* **Action item**:
Word for word, write out all the entries below, omitting every picture.

* **Dataset records**:
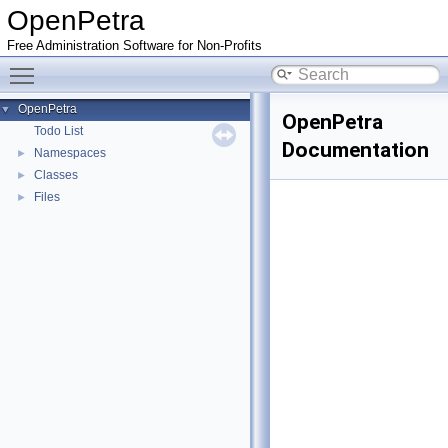
OpenPetra
Free Administration Software for Non-Profits
Toggle main menu visibility
OpenPetra
▼
OpenPetra
Todo List
Documentation
Namespaces
►
Classes
►
Files
►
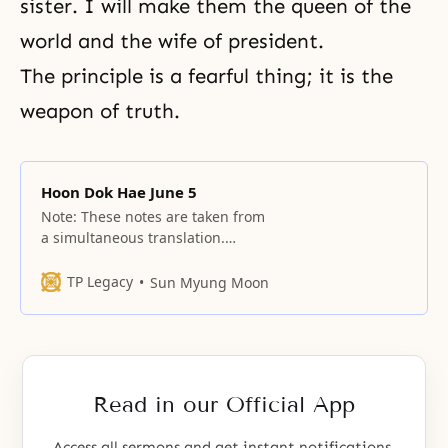
sister. I will make them the queen of the
world and the wife of president.
The principle is a fearful thing; it is the
weapon of truth.
Hoon Dok Hae June 5
Note: These notes are taken from
a simultaneous translation.
Simultaneous translation is done
in summary form and depends
TP Legacy
Sun Myung Moon
greatly on the translator’s ability
to communicate the essence of
the message. These cannot be
published as definitive texts and
should never be used in the
Read in our Official App
future as an “official” publication
Access all sermons and get instant notifications.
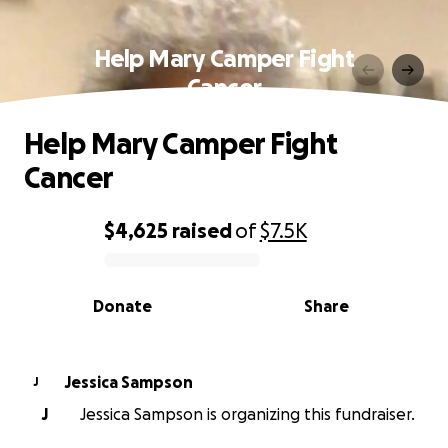
Help Mary Camper Fight
Cancer
Help Mary Camper Fight
Cancer
$4,625
raised
of
$7.5K
0% complete
Donate
Share
Jessica Sampson
J
J
Jessica Sampson is organizing this fundraiser.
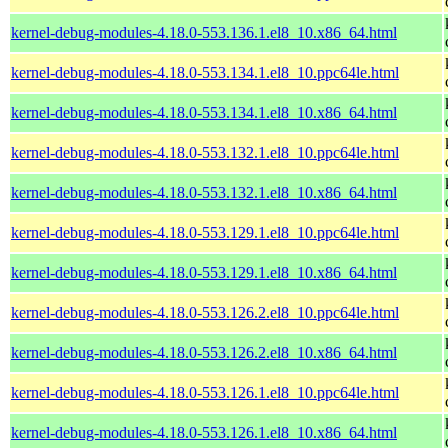
kernel-debug-modules-4.18.0-553.136.1.el8_10.x86_64.html
kernel-debug-modules-4.18.0-553.134.1.el8_10.ppc64le.html
kernel-debug-modules-4.18.0-553.134.1.el8_10.x86_64.html
kernel-debug-modules-4.18.0-553.132.1.el8_10.ppc64le.html
kernel-debug-modules-4.18.0-553.132.1.el8_10.x86_64.html
kernel-debug-modules-4.18.0-553.129.1.el8_10.ppc64le.html
kernel-debug-modules-4.18.0-553.129.1.el8_10.x86_64.html
kernel-debug-modules-4.18.0-553.126.2.el8_10.ppc64le.html
kernel-debug-modules-4.18.0-553.126.2.el8_10.x86_64.html
kernel-debug-modules-4.18.0-553.126.1.el8_10.ppc64le.html
kernel-debug-modules-4.18.0-553.126.1.el8_10.x86_64.html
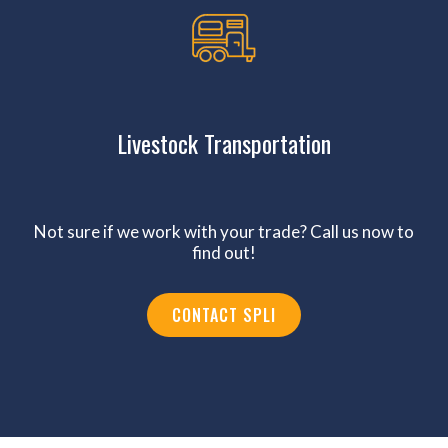
Livestock Transportation
Not sure if we work with your trade? Call us now to
find out!
CONTACT SPLI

* **Result**:
OpenPetra
Free Administration Software for Non-Profits
Toggle main menu visibility
OpenPetra
▼
OpenPetra
Todo List
Documentation
Namespaces
►
Classes
►
Files
►
sister. I will make them the queen of the
world and the wife of president.
The principle is a fearful thing; it is the
weapon of truth.
Hoon Dok Hae June 5
Note: These notes are taken from
a simultaneous translation.
Simultaneous translation is done
in summary form and depends
TP Legacy
Sun Myung Moon
greatly on the translator’s ability
to communicate the essence of
the message. These cannot be
published as definitive texts and
should never be used in the
Read in our Official App
future as an “official” publication
Access all sermons and get instant notifications.
Help Mary Camper Fight
Cancer
Help Mary Camper Fight
Cancer
$4,625
raised
of
$7.5K
0% complete
Donate
Share
Jessica Sampson
J
J
Jessica Sampson is organizing this fundraiser.
kernel-debug-modules-4.18.0-553.136.1.el8_10.x86_64.html
kernel-debug-modules-4.18.0-553.134.1.el8_10.ppc64le.html
kernel-debug-modules-4.18.0-553.134.1.el8_10.x86_64.html
kernel-debug-modules-4.18.0-553.132.1.el8_10.ppc64le.html
kernel-debug-modules-4.18.0-553.132.1.el8_10.x86_64.html
kernel-debug-modules-4.18.0-553.129.1.el8_10.ppc64le.html
kernel-debug-modules-4.18.0-553.129.1.el8_10.x86_64.html
kernel-debug-modules-4.18.0-553.126.2.el8_10.ppc64le.html
kernel-debug-modules-4.18.0-553.126.2.el8_10.x86_64.html
kernel-debug-modules-4.18.0-553.126.1.el8_10.ppc64le.html
kernel-debug-modules-4.18.0-553.126.1.el8_10.x86_64.html
Livestock Transportation
Not sure if we work with your trade? Call us now to
find out!
CONTACT SPLI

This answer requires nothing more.